The Met Office advises the public to monitor sea conditions and exercise caution in nearshore areas, be on the alert for large waves in the area of interest, and follow lifeguards’ instructions.

Seas Forecast For Trinidad and Tobago

Sea state forecast through the next seven days, as moderate seas are forecast. Open waters are the Atlantic Ocean (Eastern Trinidad and Tobago), the Eastern Columbus Channel (Southern Trinidad), and the Caribbean Sea (north of Trinidad, west of Tobago). Note that sheltered areas include bays, beaches, and generally the Gulf of Paria and western areas of the Columbus Channel in Trinidad and the western coasts of Tobago.

Seas are forecast to be near or below 1.0 meters in sheltered areas through the next seven days, mainly due to increased winds and swells.

Over the next four days, the long period swell event will have two peaks—the first from late Thursday through Friday, with swell periods peaking between 14 and 17 seconds. The second peak is forecast from mid-Monday through mid-Tuesday, with swell periods between 13.5 and 17 seconds. The longer the swell period, the higher the wave energy, resulting in larger, battering waves at nearshore bays and beaches. Because of these swells, waves in nearshore areas along northern and eastern coasts could exceed 1.0 meters, particularly during these peaks.

Winds are forecast to be moderate to fresh, with sustained winds up to 20 knots from the east to northeast and gusts as high as 25 knots.

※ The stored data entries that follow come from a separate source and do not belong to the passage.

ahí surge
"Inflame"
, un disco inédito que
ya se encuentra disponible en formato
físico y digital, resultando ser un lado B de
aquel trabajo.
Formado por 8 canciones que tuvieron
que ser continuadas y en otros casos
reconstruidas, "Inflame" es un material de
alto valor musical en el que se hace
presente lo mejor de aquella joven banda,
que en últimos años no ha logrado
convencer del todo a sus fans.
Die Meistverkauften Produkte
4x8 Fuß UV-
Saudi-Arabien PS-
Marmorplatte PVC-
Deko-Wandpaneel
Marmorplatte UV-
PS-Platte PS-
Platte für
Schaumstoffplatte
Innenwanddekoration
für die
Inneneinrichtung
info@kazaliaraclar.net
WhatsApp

These strong winds are forecast to agitate seas, with waves in open waters between 1.5 meters and 2.0 meters through the forecast period and up to 2.5 meters in eastern coastal waters, particularly on Friday into Monday when peak winds occur.

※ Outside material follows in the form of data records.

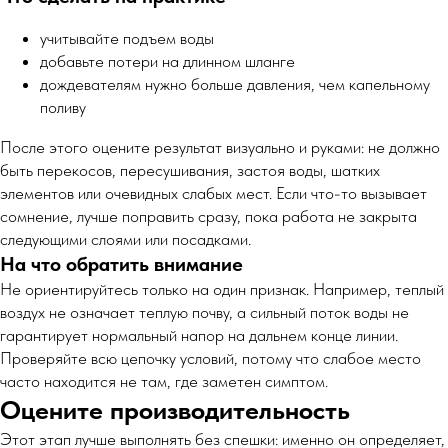
учитывайте подъем воды
добавьте потери на длинном шланге
дождевателям нужно больше давления, чем капельному
поливу
После этого оцените результат визуально и руками: не должно
быть перекосов, пересушивания, застоя воды, шатких
элементов или очевидных слабых мест. Если что-то вызывает
сомнение, лучше поправить сразу, пока работа не закрыта
следующими слоями или посадками.
На что обратить внимание
Не ориентируйтесь только на один признак. Например, теплый
воздух не означает теплую почву, а сильный поток воды не
гарантирует нормальный напор на дальнем конце линии.
Проверяйте всю цепочку условий, потому что слабое место
часто находится не там, где заметен симптом.
Оцените производительность
Этот этап лучше выполнять без спешки: именно он определяет,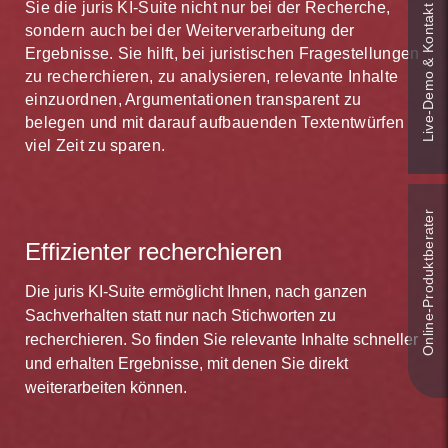
juris arbeiten Sie effizient.
Sie die juris KI-Suite nicht nur bei der Recherche,
Live‑Demo & Kontakt
Ihrem persönlichen Newsbereich. Auf Wunsch
sondern auch bei der Weiterverarbeitung der
werden Sie über Änderungen zusätzlich per E-Mail
Ergebnisse. Sie hilft, bei juristischen Fragestellungen
informiert. Dank juris sind Sie schneller aktuell.
zu recherchieren, zu analysieren, relevante Inhalte
einzuordnen, Argumentationen transparent zu
belegen und mit darauf aufbauenden Textentwürfen
viel Zeit zu sparen.
Online-Produkt­berater
Effizienter recherchieren
Die juris KI-Suite ermöglicht Ihnen, nach ganzen
Sachverhalten statt nur nach Stichworten zu
recherchieren. So finden Sie relevante Inhalte schneller
und erhalten Ergebnisse, mit denen Sie direkt
weiterarbeiten können.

By Thursday, winds are forecast to decrease with swells returning to a normal state.

Tidal forecast for Port of Spain, Trinidad and Scarborough, Tobago courtesy Tide-Forecast.com
Tidal forecast for Port of Spain, Trinidad and Scarborough, Tobago courtesy Tide-Forecast.com
Tidal forecast for Port of Spain, Trinidad and Scarborough, Tobago courtesy Tide-Forecast.com

Impacts on T&T’s Shorelines

Impacts possible from agitated seas include the following:

  • Loss of life or injuries;
  • Sea search and rescue disruptions;
  • Disruptions to sea transportation;
  • Scarcity of seafood;
  • Damage or loss of boats and fishing equipment;
  • Disruptions to marine recreation and businesses
  • Economic losses.

Other impacts from the high winds, apart from hazardous seas, include:

  • Injuries;
  • Coastal erosion;
  • Localized disruptions of businesses;
  • Disruption to outdoor and sporting activities;
  • Disruption of transportation (air and especially sea) and

Winds could make some outdoor activities uncomfortable, if not outright dangerous. High winds can create dangerous fallen or blowing objects.

The strongest winds and the highest and most dangerous seas are forecast on Friday into Monday. The highest seas will take place in the Atlantic waters of the islands.

There is also the potential for loss of life. There is a high risk of rip currents, strong currents that can carry even the strongest swimmers out to sea.

Rip currents are powerful channels of water flowing quickly away from the shore, which occur most often at low spots or breaks in the sandbar and near structures such as groins, jetties, and piers. If caught in a rip current, relax and float. Don’t swim against the current. If able, swim in a direction following the shoreline. If unable to escape, face the shore and call or wave for help.

There is also the potential for injuries to beachgoers; beach closures; localized disruptions to marine recreation and businesses, and financial losses.

High tides combined with onshore wind and swell actions could result in localized coastal flooding and beach erosion.

High surfs can knock spectators off exposed rocks and jetties. Breaking waves may occasionally impact harbors making navigating the harbor channel dangerous.

Saltwater could splash onto low-lying coastal roads.

Coral reefs may experience increased stress and damages, in addition to localized beach erosion, particularly in areas where battering waves focus.